Il disait vrai. La draperie interceptait complètement les regards. Je passai mes doigts sur les touches, et quelques voix de joueurs s’élevèrent de l’autre côté de la draperie.

– Voilà une mauvaise invention, Spencer, disait-on ; faites taire ce piano qui nous fend les oreilles.

– Allez toujours, Suky, me dit mon père.

Je préludai encore pendant quelques secondes, puis je commençai un air d’opéra français que j’avais entendu dire à Mlle Falcon. Je ne sais pas résister à l’entraînement de la musique. La passion me prit. Je donnai, comme toujours, mon âme entière à mon chant.

– À la bonne heure ! miss Suky, dit tout bas mon père, comme j’achevais la dernière note finale.

En même temps de frénétiques applaudissements éclatèrent dans la salle.

– C’est Malibran, disait-on.

– C’est Catalani qui a bu de l’eau de Jouvence !

– C’est Pasta qui a trouvé les notes de soprano au fond de son génie !

Mon père se frottait les mains et riait silencieusement.

– Milords, dit-il enfin, ce n’est ni Malibran, ni Pasta, ni Catalani, c’est la Sirène.

Il y eut un chuchotement de l’autre côté du rideau ; mon père attendait la suite avec anxiété.

– Cent livres ; si vous voulez m’introduire seul, Ismaïl, dit une voix.

– Cinq cents livres ! dit une autre.

– C’est une affaire ! c’est une affaire ! murmura mon père.

– Mille livres ! dit-on encore derrière le rideau.

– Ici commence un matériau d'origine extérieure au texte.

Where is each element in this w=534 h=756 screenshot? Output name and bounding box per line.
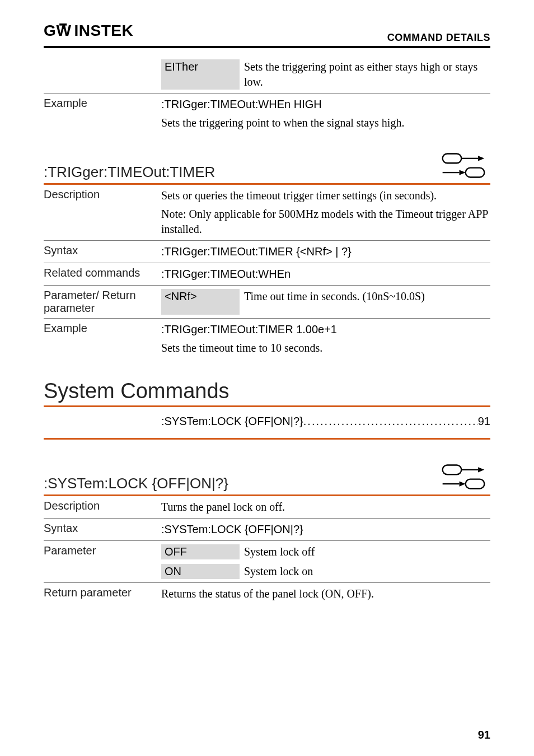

– Pour aucun prix, milords, répondit Ismaïl ; la Sirène n’est plus là.

– Reviendra-t-elle ?

– Demain, milords, la Sirène chantera.

Le lendemain les salons du Golden-Club étaient trop étroits pour contenir la foule qui afflua vers la tombée de la nuit.

Je chantai. On renversa la balustrade pour me voir. Mais j’étais partie déjà, et le galop des chevaux de mon père m’emportait vers notre maison. Ce mystère piqua au vif la curiosité blasée des nobles lords. On parla de moi dans Londres…

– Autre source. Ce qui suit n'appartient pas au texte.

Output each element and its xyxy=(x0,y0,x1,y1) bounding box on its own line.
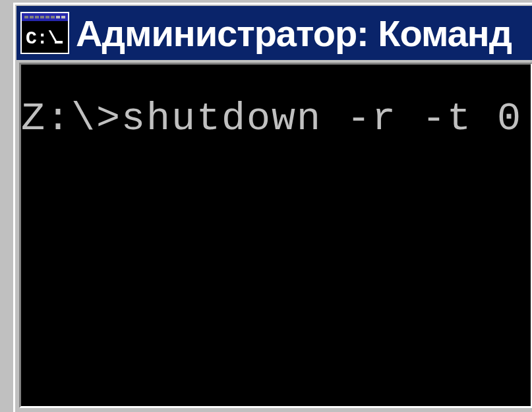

– C’est-à-dire qu’on ne parla plus que de vous, madame, interrompit Brian ; et les journaux de Paris nous renvoyèrent bientôt l’écho de votre renommée qui avait passé le détroit. Mais personne ne fut-il admis à vous voir ?

– Personne, milord ; nul ne peut se vanter d’avoir aperçu la Sirène de Golden-Club. Mon père attendait et spéculait sur l’effet de la curiosité poussée jusqu’à la folie ; il attendait le paroxysme de la vogue pour… Milord, il ne faisait nullement mystère de ses desseins devant moi. Un soir, il me dit :

– Susannah ! vous allez être bien heureuse. Je veux faire de vous une lady, et, parmi les lords qui vous applaudissent chaque jour, vous allez choisir, ma fille.